_Assignment_:
Please restate, word for word, the lines below that begin at the one with "Potete commentare la notizia sul nostro" and end at the one with "I want to opt-out of the Sharing of my". Leave out all other lines.

[[ Records shown, beginning ]]

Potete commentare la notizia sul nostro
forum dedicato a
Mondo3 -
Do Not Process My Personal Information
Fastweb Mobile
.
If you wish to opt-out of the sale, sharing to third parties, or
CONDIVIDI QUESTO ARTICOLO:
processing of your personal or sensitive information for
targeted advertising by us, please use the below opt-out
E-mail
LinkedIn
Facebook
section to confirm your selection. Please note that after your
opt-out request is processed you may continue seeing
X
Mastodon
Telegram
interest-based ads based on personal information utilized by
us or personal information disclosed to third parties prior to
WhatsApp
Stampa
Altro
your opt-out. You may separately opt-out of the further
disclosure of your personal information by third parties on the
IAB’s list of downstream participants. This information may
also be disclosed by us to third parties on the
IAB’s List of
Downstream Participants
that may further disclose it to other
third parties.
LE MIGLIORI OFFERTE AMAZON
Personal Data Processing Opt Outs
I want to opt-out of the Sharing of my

[[ Records shown, end ]]
[[ Records shown, beginning ]]

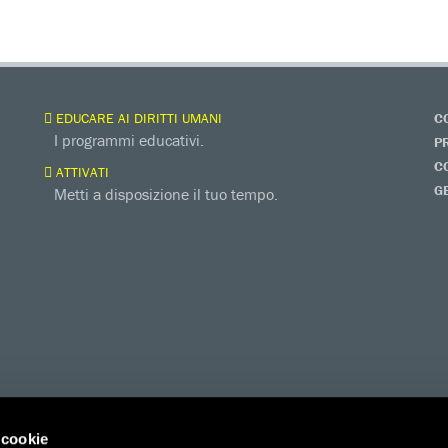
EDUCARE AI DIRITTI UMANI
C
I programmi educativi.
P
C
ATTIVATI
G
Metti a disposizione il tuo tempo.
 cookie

[[ Records shown, end ]]
[[ Records shown, beginning ]]

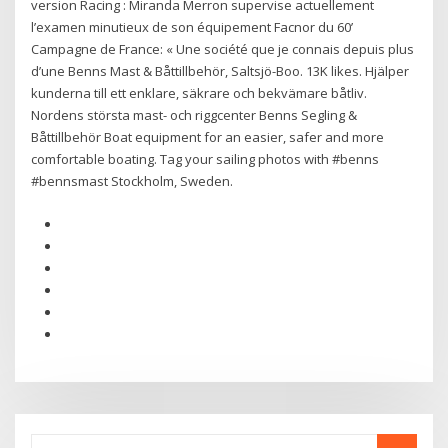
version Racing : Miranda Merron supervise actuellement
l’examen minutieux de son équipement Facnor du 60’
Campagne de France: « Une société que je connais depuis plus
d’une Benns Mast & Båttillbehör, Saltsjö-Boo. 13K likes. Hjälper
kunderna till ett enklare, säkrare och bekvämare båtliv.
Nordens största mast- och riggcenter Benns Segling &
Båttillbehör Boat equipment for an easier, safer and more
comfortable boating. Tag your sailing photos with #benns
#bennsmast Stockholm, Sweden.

[[ Records shown, end ]]

_Solution_:
Potete commentare la notizia sul nostro
forum dedicato a
Mondo3 -
Do Not Process My Personal Information
Fastweb Mobile
.
If you wish to opt-out of the sale, sharing to third parties, or
CONDIVIDI QUESTO ARTICOLO:
processing of your personal or sensitive information for
targeted advertising by us, please use the below opt-out
E-mail
LinkedIn
Facebook
section to confirm your selection. Please note that after your
opt-out request is processed you may continue seeing
X
Mastodon
Telegram
interest-based ads based on personal information utilized by
us or personal information disclosed to third parties prior to
WhatsApp
Stampa
Altro
your opt-out. You may separately opt-out of the further
disclosure of your personal information by third parties on the
IAB’s list of downstream participants. This information may
also be disclosed by us to third parties on the
IAB’s List of
Downstream Participants
that may further disclose it to other
third parties.
LE MIGLIORI OFFERTE AMAZON
Personal Data Processing Opt Outs
I want to opt-out of the Sharing of my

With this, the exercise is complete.